Mary Childers, author and ombudsperson at Dartmouth, brought an intensely personal first-hand account of growing up in rough poverty as she discussed her book, “Welfare Brat: a Memoir” at JSC on Nov. 7.
Her message was about much more than her book, however; she shed light on subjects like the web that poverty weaves, social stigmas, stereotypes, class, race, and her own personal struggle from poverty to Ph.D.
“Welfare Brat” tells the raw, personal story of Childers’ early years growing up in a tough neighborhood in the Bronx, in an Irish-Catholic household of seven children fathered by four different absent men. Five of the seven Childers children dropped out of high school.
Her family was dependent on welfare, government food, schemes, and under-the-table jobs to survive.
Childers’ mother battled with drinking, severe mood swings, violence and a tendency to look to men to find happiness. “We never knew if good Mom or bad Mom would come through the door,” said Childers. Though she loved her family immensely, from a young age she was determined to break the cycle of generational poverty, unlike her mother and older sisters.
“Mom was always open to reasons why we should stay home from school,” said Childers. ”People who wanted more were taunted, academic achievement and hard work brought on teasing and ridicule, not reward in my family and neighborhood.”
Yet despite all the obstacles, she realized the importance of education and lost herself in books, school and work, determined to be self-sufficient. “I wanted to take an honors class in high school and the teacher refused to enroll me based on my home life,” Childers said. “My family was the stereotype of welfare families (in the Bronx), except we were white.”
Childers went on to get her Ph.D. in English Literature. She has created an impressive career for herself ranging from Associate Dean of Arts and Sciences at Brandeis University to Director of the Office of Equal Opportunity and Affirmative Action, and Director of Women’s Resources Center at Dartmouth College.
Childers has also held various teaching positions at universities and colleges around the U.S. She has been a consultant for discrimination prevention training, equal employment policy review, grievance investigations and mediations.
She is the recipient of the Award for Civic Engagement and Leadership from the Community College of Vermont as a result of her efforts to raise consciousness about poverty in the state.
“All lives are launched or derailed by circumstances, as well as by temperamental inclinations,” said Childers. “Most of us experience a competition between the call of our best resolve and the sovereignty of our automatic selves. Nonetheless, economic and social class fundamentally influence the ways we cultivate our moments of inspiration and aspiration. In the absence of education, resources and evidence that effort pays, many poor people, such as those I love, are sustained primarily by delusion and lottery optimism.”

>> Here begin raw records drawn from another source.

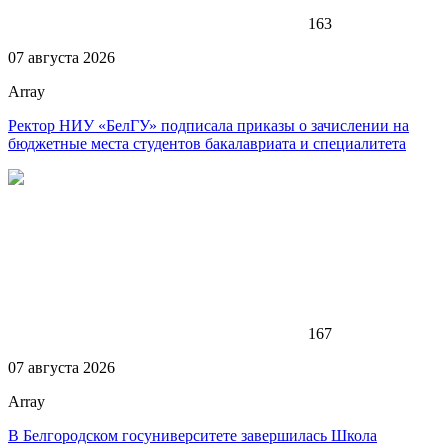
163
07 августа 2026
Array
Ректор НИУ «БелГУ» подписала приказы о зачислении на
бюджетные места студентов бакалавриата и специалитета
167
07 августа 2026
Array
В Белгородском госуниверситете завершилась Школа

Childers asserted that those inner obstacles to breaking the cycle of poverty and dependence can be just as devastating as external circumstances. “I am intimately acquainted with how lack of opportunity and personal irresponsibility can become intertwined and strangle a life,” she said. “It’s clear to me that I could develop from welfare brat to chip-on-the-shoulder chick to contributing, dissident citizen because I had the good luck to come of age when many people in the United States approved of a war on poverty rather than what Herbert J. Gans calls ‘the war against the poor.'”
Childers runs workshops based on her memoir. She has collaborated with Vermont Equal Opportunity Programs, the Windsor Prison, and the United Way of Burlington, among other organizations, to address challenges and stigmas faced by the poor.
This month Childers was chosen by the Vermont Humanities Council’s First Wednesday Series to speak about her book, to help raise awareness and to emphasize the importance of education. Also while she is in the area, she is speaking to local organizations whose goals are to help underprivileged people and families including CCV students, teen moms, single parents and local educators.
She is now touring, speaking about her book and shedding light on social issues. “Nothing busts stereotypes like sitting down and getting to know someone,” said Childers. “Children need to be encouraged to learn so they can break past the stereotypes and we need to put a focus on paying attention to the child’s ability and not their background.”
That is a lesson she has learned from long, bitter experience.